There is also the question of what "new" actually means here. Some of what Apple is shipping under the Apple Intelligence umbrella, writing tools, image generation, basic summarisation, is genuinely new for Apple's platform but is incremental over what competitors shipped twelve to eighteen months ago. That is not a condemnation; platform integration matters, and a feature that works seamlessly inside Mail and Notes is more useful than a standalone chatbot that requires context-switching. But it is important to be clear about the novelty gradient. The on-device model architecture, particularly the work Apple has reportedly done on model compression and efficient inference on Apple Silicon, is closer to genuinely new, at least at the consumer hardware scale Apple operates at. The end-to-end system, though, is best understood as Apple catching up to a competitive field rather than leading it.

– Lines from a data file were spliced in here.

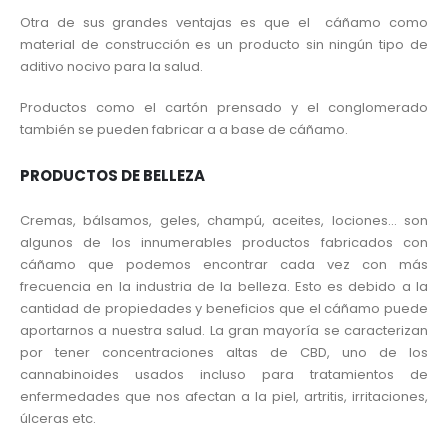
Otra de sus grandes ventajas es que el cáñamo como
material de construcción es un producto sin ningún tipo de
aditivo nocivo para la salud.
Productos como el cartón prensado y el conglomerado
también se pueden fabricar a a base de cáñamo.
PRODUCTOS DE BELLEZA
Cremas, bálsamos, geles, champú, aceites, lociones… son
algunos de los innumerables productos fabricados con
cáñamo que podemos encontrar cada vez con más
frecuencia en la industria de la belleza. Esto es debido a la
cantidad de propiedades y beneficios que el cáñamo puede
aportarnos a nuestra salud. La gran mayoría se caracterizan
por tener concentraciones altas de CBD, uno de los
cannabinoides usados incluso para tratamientos de
enfermedades que nos afectan a la piel, artritis, irritaciones,
úlceras etc.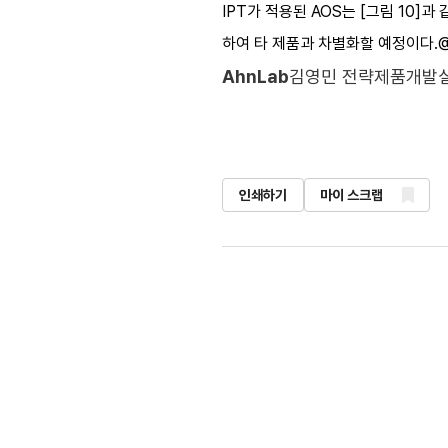
IPT가 적용된 AOS는 [그림 10]
하여 타 제품과 차별화할 예정이다.
AhnLab
김영민 전략제품개발실
인쇄하기
마이 스크랩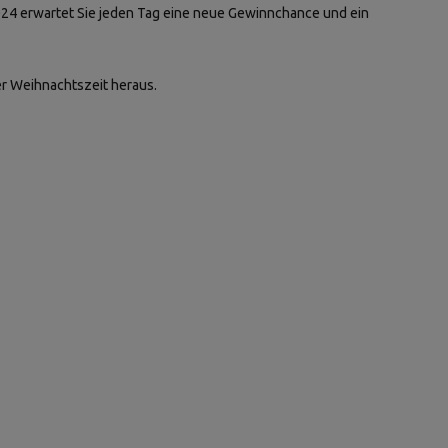
024 erwartet Sie jeden Tag eine neue Gewinnchance und ein
er Weihnachtszeit heraus.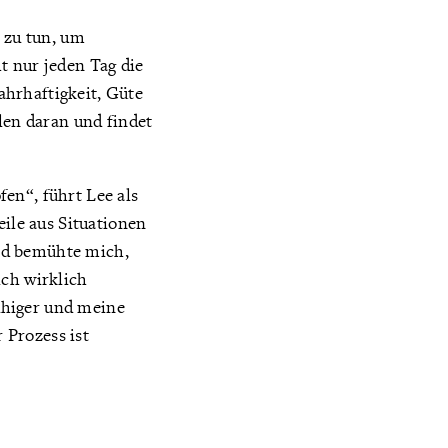
s zu tun, um
ht nur jeden Tag die
ahrhaftigkeit, Güte
len daran und findet
en“, führt Lee als
eile aus Situationen
d bemühte mich,
ich wirklich
uhiger und meine
 Prozess ist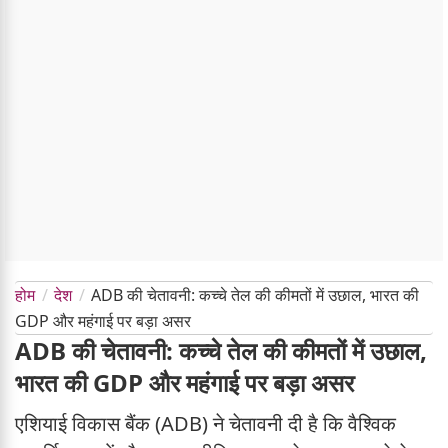
होम
देश
ADB की चेतावनी: कच्चे तेल की कीमतों में उछाल, भारत की
GDP और महंगाई पर बड़ा असर
ADB की चेतावनी: कच्चे तेल की कीमतों में उछाल,
भारत की GDP और महंगाई पर बड़ा असर
एशियाई विकास बैंक (ADB) ने चेतावनी दी है कि वैश्विक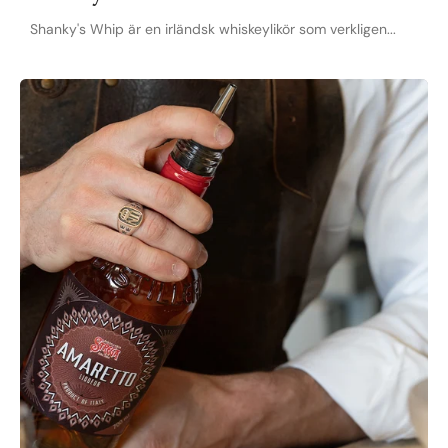
Shanky's Whip är en irländsk whiskeylikör som verkligen...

The practical implication for consumers is this: if you are already inside Apple's ecosystem and you have been frustrated by Siri's historical limitations, the new version appears to be meaningfully better on the tasks it was already decent at, and somewhat better on the tasks it was previously terrible at. That is real progress. If you are evaluating whether to build a HomeKit-heavy smart home or to rely on Apple Intelligence for serious productivity work, the honest answer is that the system is improving but has not yet demonstrated the reliability that would justify betting heavily on it. This is based on limited public testing data; Apple has not released benchmark results under controlled conditions, and independent replication of the ZDNet-style evaluations is still sparse.
What I would want to see next, to actually update my assessment in a meaningful direction, is systematic evaluation across a diverse set of users and task types, not a single journalist's 10-round test on one machine. I would want to see Apple publish, or at least describe in technical terms, the error rates on its routing logic. I would want independent researchers to probe the privacy boundary between on-device processing and ChatGPT handoffs under adversarial conditions. And I would want to see the HomeKit integration tested not in ideal conditions but in the kind of messy, multi-device, occasionally-offline environments that real homes actually are.
Apple is building something that could, in a few product cycles, be genuinely impressive. The hardware foundation, Apple Silicon's neural engine performance, the tight software-hardware integration, the privacy architecture, is arguably stronger than what any competitor has at the consumer level. The software, for now, is sort of catching up to that foundation. Whether it gets there fast enough to matter in a market that is moving extremely quickly is the real question, and nobody has a confident answer to it yet.